It is always a pleasure to come across someone who makes you proud to be British. Baroness Trumpington, who died, aged 96, on 26 November, was one such person. While she will be remembered for her career in politics, especially for several years in the late eighties as a minister in the Department of Agriculture Food and Fisheries, she is someone who did not lose the common touch. Memorably this involved sticking two fingers up to a fellow peer (Lord King) in the House of Lords when he referred to her as “pretty old”, and included a sense of public duty in which she also presided over our local South of England Agricultural Society. Attempts to grope her when she was a land girl during WW2, by Lloyd George on his Sussex farm, simply elicited the response that he was an “old goat”. Her matronly bearing (fags, gin and all) later in life belied the fact that she had been an outstanding tennis player and was trained as a dancer with the Ballet Rambert when younger.
Explaining the MacSharry Common Agricultural Policy (CAP) reform to The House in 1992 she finished her presentation with “And if you understand that, you’re a better man than I, Gunga Din”. Very few people did understand the full ramifications of those policies, and the same holds true today with even more complex and contradictory conditions attached to farm subsidies. The reality, thus, is that there weren’t really any ‘better men’ than her.
As we approach the spectral cloud of BREXIT, there is clearly a role for a squadron of such formidable Baronesses. As farmers, we need a strong relationship with our neighbours, with clear and simple regulation and a forthright belief in the industry. Farming will take a lot of defending in the years ahead, as trade deals threaten our markets and public financial scrutiny reduces available material support. We are looking to our British leaders to protect these interests, and in looking to them we will become more closely engaged with them as people. In returning to being ‘just’ British we should enjoy greater intimacy with its positive connotations.
A change of leadership has recently occurred at the helm of Natural England (NE), with the CEO, James Cross, resigning rather suddenly on the 9th November, citing, among other things, public spending reviews. Our lead nature conservation body continues to face drastic cuts in its budget, which has already been reduced by 40% in the last ten years. With little help from DEFRA minister Mr Gove, NE is struggling to maintain morale. This does not augur well for farmers as environmental land management sits centrally in future farm policies.
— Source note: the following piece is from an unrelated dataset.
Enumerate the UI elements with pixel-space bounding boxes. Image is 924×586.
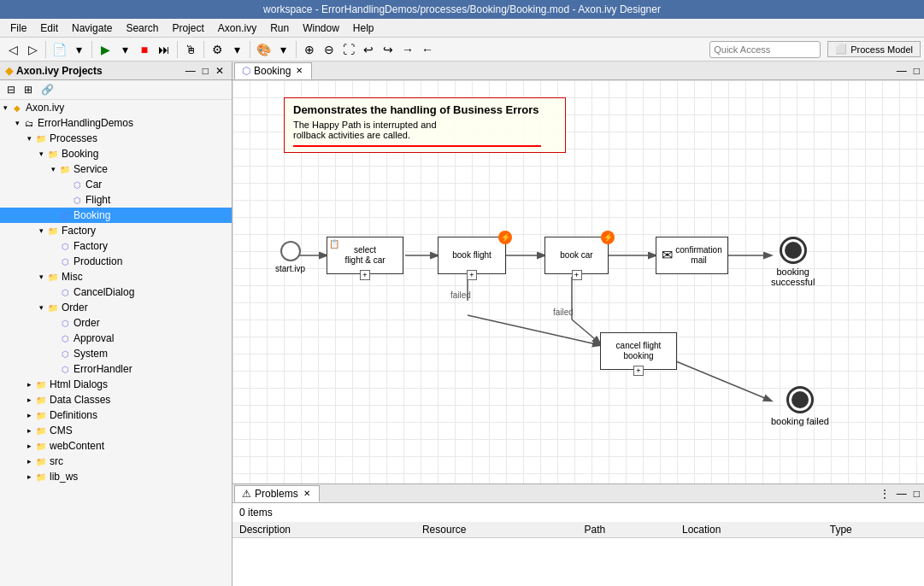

Many great natural scientists have served in the ranks of NE, notably a generation that included Derek Ratcliffe, Kenneth Mellanby and Norman Moore. Having spent his war years inside a prisoner of war camp Norman went on to be chief-scientist at the then Nature Conservancy Council while also remaining a global expert on dragonflies. I have treasured memories of him catching a Migrant Hawker in his hand when he was in his late seventies, a feat of great agility, and five years later managing to find for him a Fen Raft Spider, a national rarity, on the Pevensey Levels. When Kenneth Mellanby was knighted, the memo went round the office that he could be addressed as Professor Sir Kenneth Mellanby. When Norman received similar honour, the memo went round congratulating Professor Sir Norman Moore but with the addendum that all should continue to call him “Norm”. He was, and remains, a great role model and hero of mine, from an institution for which I have great respect and, again, makes me proud of what has been achieved by British public service.
A quality of understatement and of economical language is often seen as a British characteristic. It is most certainly a scientific one. Rooks were the subject of a study undertaken in a concentration camp during WW2, with analysis of flock movements truncated by the need to adhere to camp regulations, (or else be shot by the guards). The paper simply records that “due to circumstances beyond our control” no evening counts of rook movements after 8 pm were made. That is borderline wry humour in a study of a very British bird. Parliament is the collective noun for rooks, and I look forward to that great house and its many public servants, in the spirit of the late Baroness, continuing to make us ‘proud to be British’.